• [Problem statement]:
Reproduce each line of the entries that carries "proroga".

──────── Material provided ────────

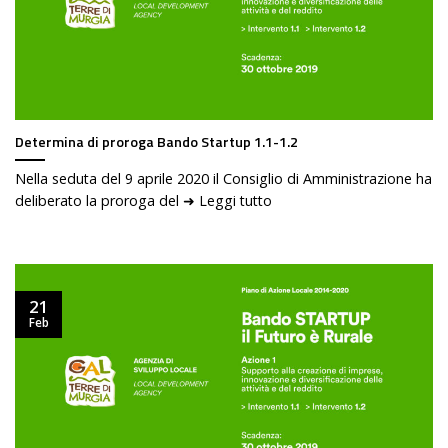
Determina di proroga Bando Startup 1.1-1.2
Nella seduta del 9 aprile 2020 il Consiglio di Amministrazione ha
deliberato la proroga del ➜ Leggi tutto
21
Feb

────────
──────── Material provided ────────

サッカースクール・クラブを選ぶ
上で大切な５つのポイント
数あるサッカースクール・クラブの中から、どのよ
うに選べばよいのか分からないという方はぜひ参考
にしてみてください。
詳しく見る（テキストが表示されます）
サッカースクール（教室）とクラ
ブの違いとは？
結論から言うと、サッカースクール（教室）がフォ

────────
──────── Material provided ────────

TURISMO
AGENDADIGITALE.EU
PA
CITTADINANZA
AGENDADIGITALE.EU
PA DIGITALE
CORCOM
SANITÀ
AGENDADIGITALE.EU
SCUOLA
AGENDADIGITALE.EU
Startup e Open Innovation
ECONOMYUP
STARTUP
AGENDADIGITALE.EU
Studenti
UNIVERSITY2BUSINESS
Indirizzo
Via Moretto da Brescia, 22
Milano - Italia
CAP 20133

────────

• [Expected answer]:
Determina di proroga Bando Startup 1.1-1.2
deliberato la proroga del ➜ Leggi tutto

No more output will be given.